Marc A. Thiessen writes:

With three polls showing her in the lead, Sen. Elizabeth Warren (D-Mass.) may soon eclipse former vice president Joe Biden as the front-runner for the Democratic presidential nomination. That’s great news for Republicans, because Warren has a problem: The central message of her campaign is that the economy is working for the very wealthy but it is not working for ordinary Americans. Unfortunately for her, ordinary Americans disagree.

That is great news for Republicans. But that doesn’t mean it’s great news for people who support Republicans because they don’t like left-wing economic policies. In fact it’s bad news for them.

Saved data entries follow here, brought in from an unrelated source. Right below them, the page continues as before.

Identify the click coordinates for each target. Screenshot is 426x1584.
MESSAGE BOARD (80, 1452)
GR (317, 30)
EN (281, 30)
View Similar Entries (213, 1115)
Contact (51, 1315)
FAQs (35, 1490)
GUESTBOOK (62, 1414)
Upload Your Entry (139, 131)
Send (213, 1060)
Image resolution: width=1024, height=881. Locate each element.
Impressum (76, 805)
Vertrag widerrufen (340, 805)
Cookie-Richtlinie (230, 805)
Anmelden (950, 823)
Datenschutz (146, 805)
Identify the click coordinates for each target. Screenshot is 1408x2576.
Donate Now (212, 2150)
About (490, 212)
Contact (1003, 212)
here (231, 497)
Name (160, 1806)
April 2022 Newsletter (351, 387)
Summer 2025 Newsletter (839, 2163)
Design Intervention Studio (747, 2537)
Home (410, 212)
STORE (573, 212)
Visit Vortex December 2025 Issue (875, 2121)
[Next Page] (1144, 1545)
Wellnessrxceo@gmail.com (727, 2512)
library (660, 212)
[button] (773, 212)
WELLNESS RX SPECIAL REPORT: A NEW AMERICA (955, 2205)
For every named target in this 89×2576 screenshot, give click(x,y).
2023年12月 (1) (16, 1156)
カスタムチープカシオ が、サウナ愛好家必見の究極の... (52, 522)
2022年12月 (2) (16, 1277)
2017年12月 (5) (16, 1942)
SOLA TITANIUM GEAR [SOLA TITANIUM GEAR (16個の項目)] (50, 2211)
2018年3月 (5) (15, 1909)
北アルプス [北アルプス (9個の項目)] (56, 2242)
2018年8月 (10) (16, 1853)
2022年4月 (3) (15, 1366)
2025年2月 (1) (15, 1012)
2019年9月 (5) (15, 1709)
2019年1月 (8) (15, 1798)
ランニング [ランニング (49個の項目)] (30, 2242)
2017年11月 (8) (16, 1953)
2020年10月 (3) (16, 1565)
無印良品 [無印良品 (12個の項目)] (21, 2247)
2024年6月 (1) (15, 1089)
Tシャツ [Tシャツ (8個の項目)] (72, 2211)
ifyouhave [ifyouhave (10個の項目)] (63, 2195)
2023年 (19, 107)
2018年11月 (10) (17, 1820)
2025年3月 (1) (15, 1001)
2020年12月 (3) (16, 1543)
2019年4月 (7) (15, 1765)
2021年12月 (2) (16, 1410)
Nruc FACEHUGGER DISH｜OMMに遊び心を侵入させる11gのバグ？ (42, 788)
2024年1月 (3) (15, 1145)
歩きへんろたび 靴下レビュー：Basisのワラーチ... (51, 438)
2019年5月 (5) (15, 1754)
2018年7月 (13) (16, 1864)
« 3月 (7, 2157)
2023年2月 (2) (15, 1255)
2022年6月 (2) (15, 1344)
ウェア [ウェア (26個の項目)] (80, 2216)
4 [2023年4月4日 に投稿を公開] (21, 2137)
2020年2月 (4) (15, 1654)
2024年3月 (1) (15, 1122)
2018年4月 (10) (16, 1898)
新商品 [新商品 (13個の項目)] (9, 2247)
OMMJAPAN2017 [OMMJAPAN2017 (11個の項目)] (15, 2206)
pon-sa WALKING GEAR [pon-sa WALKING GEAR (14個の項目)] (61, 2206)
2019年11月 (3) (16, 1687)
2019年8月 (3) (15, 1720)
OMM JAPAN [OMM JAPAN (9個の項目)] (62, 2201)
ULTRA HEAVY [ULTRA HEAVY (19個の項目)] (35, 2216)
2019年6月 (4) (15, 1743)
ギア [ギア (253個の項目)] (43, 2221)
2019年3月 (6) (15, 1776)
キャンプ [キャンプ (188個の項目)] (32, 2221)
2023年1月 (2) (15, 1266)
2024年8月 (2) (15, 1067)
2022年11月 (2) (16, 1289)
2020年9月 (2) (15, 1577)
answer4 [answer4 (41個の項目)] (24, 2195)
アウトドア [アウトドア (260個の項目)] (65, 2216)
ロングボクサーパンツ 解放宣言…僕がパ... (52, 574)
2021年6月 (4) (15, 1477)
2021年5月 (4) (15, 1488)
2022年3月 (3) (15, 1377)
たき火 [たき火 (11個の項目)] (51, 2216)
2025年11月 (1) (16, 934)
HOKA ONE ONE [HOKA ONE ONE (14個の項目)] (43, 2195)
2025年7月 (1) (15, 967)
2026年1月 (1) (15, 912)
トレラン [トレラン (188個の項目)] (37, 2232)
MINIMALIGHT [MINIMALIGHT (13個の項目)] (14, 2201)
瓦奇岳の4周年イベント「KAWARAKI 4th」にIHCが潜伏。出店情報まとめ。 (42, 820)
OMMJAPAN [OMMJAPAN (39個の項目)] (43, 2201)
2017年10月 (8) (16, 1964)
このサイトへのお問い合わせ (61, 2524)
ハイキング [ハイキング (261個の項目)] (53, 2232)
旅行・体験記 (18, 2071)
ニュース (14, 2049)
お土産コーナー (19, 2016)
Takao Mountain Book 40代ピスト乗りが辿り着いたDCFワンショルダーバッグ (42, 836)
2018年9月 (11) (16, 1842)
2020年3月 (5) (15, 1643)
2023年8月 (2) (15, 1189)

And the reason has to do with the median voter theorem. Here’s what William F. Shughart II writes in “Public Choice,” in David R. Henderson, ed., The Concise Encyclopedia of Economics:

Studying collective decision-making by committees, Duncan Black deduced what has since been called the median-voter theorem. If voters are fully informed, if their preferred outcomes can be arrayed along one dimension (e.g., left to right), if each voter has a single most-preferred outcome, and if decisions are made by simple majority rule, then the median voter will be decisive. Any proposal to the left or right of that point will be defeated by one that is closer to the median voter’s preferred outcome. Because extreme proposals lose to centrist proposals, candidates and parties in a two-party system will move to the center, and, as a result, their platforms and campaign promises will differ only slightly. Reversing 1964 presidential hopeful Barry Goldwater’s catchphrase, majority-rule elections will present voters with an echo, not a choice. If the foregoing assumptions hold, the median voter’s preferences also will determine the results of popular referenda. As a matter of fact, anticipating that immoderate proposals will be defeated, the designers of ballot initiatives will strive to adopt centrist language, in theory moving policy outcomes closer to the median voter’s ideal point than might be expected if decisions are instead made by politically self-interested representatives.

Those 4 assumptions are quite strong and unlikely to hold up in the real world. But that doesn’t mean the median voter theorem is useless. It still has power in explaining two things: why candidates’ platforms in a general election, when 2 parties contend, will often be similar. Think of Nixon and Humphrey in 1968: that’s the first presidential election I followed somewhat closely. I remember pundits referring to them as Tweedledum and Tweedledee. (Some wags at the time referred to them as Tweedledum and Tweedledumber.) There wasn’t a huge difference between the policy positions they articulated (with one important exception: Nixon promised to end the draft.)

Or think about what happened in the Goldwater/Johnson election. Vietnam was a big issue, as the war was just getting going. Goldwater took an extreme position in favor of the war. Did Johnson go all dove? No. He was pro-war also, but less extreme. That led to the old joke that might have actually been based on an actual voter’s comment: “I was told that if I voted for Goldwater, we’d bomb North Vietnam. So I voted for Goldwater and sure enough we bombed North Vietnam.” And LBJ won with about 60% of the vote.

If a politician wants mainly to win, and if his opponent takes positions that are far from the median voter’s view, his best strategy is not to take the same views but to move towards that view. He wants to motivate his base to show up at the polls and so he’s unwise to go all the way to the opponent’s views, but he will go some of the way.

So in this case, with Elizabeth Warren being so far left, if she wins the nomination Donald Trump’s best strategy is to move further left than he would have if he had run against a more-moderate Democratic candidate. So it wouldn’t be surprising to see Trump advocate, say, a $10 or $12 an hour minimum wage, to take just one example.

The only exception would be if the politician is highly principled and if his main goal is to implement particular policies rather than to win. Does that sound like Donald Trump to you?

By the way, I posted about this 2 years ago.